BAM! I was numb with shock, and fear, and disbelief. If that wasn’t a neon flashing sign, then I’m not sure what is! Later, I learned that the staff at the school had gathered to pray for me that very day about my finances and direction for me to come to KISC. My sponsor also informed me much later on that he gets hundreds of emails across his desk every day and doesn’t commit to helping others unless their message speaks out at him. But if he feels led to take it up, he does so without any hesitation and accepts immediately. Even in a season when business was quiet, he still decided to step out in faith and support me financially for the year. God has blessed his faithfulness abundantly with a business year so full that he has had to outsource to meet the demands. I was so humbled to hear this, and grounded in my calling to serve the year at KISC.

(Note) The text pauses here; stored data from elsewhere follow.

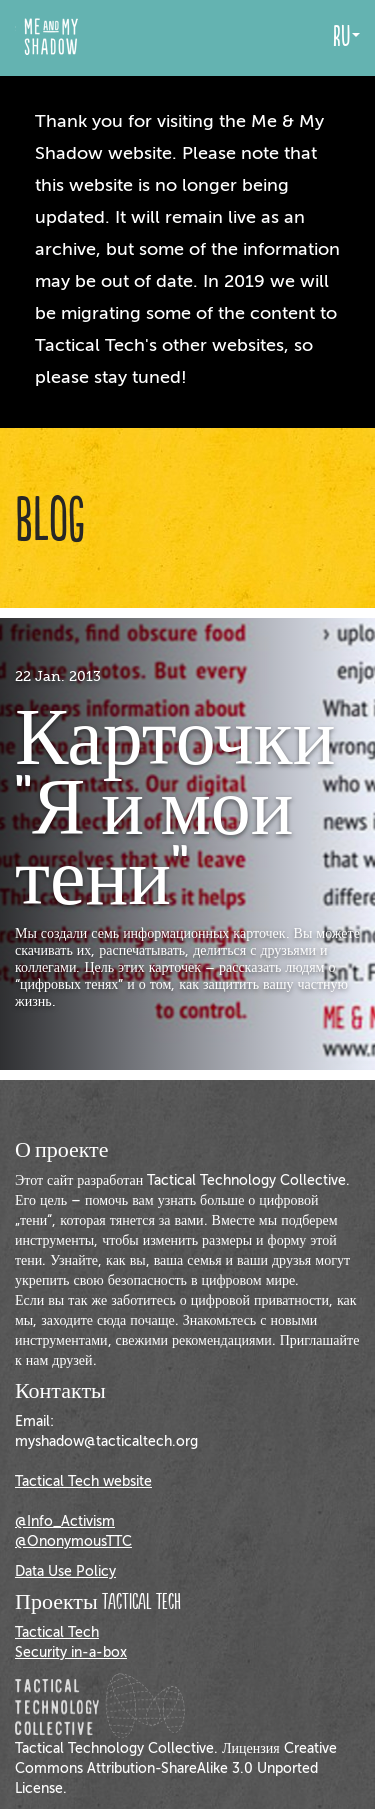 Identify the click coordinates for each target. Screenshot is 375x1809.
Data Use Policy (65, 1571)
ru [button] (346, 37)
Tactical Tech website (83, 1481)
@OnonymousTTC (73, 1541)
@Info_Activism (65, 1521)
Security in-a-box (71, 1652)
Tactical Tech (57, 1632)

Since arriving on the dusty roads of Kathmandu, prayer has been a method of survival, necessity and comfort. Adjusting to a new culture, a new climate and a new school has not always been easy. At the beginning of the school year I had a few significant problems with my class and there are times when the pain of homesickness trickles in and little things like the crazy traffic, or no electricity can almost be the end of you. But I have experienced and witnessed things here that have changed me forever. The school that I have been working at has just finished 40 days of prayer and fasting for the future development of the school and seeking God’s leading. I have enjoyed being a part of a community where if there is a need, a problem, or even success, we turn to God. Sometimes during a lesson or lunchtime, we pray for the needs of a staff member or the school, taking everything to him in prayer.

The mother of one of my students came to me last term to explain her husband’s sudden-onset battle with a brain tumor and to ask if we could pray for healing. After many months of prayer and medical treatment the doctors found no tumor remaining. It was a miracle!
But despite the many miraculous times when he says “Yes”, sometimes God’s answer is “No”, and some sad and disappointing results this year have led me to ask him, “Why?” Yet, despite his occasional “No” answer, I have learned that his plans are bigger, his ways are higher and he is always faithful.

A favorite verse during my time in Nepal is, Phillipians 4:6: “Don’t worry or be anxious about anything, instead pray about everything, and don’t forget to thank him for his answers.”

If you had told me when I was a little girl that in 2013 I will be living in Nepal, working at a mission school and sharing God’s love with the people of Nepal, I would not have believed you.

I am thankful that God had a different plan. Stepping out in faith to follow his calling this year has been one of the most fulfilling experiences, and I will not leave the same person I was when I arrived. I have learned that prayer is not just part of our routine before bed, but a constant source of support and comfort, as God cares for us in every mundane and major detail of our lives.

Tara is an OnTracker serving on a one-year placement in Nepal.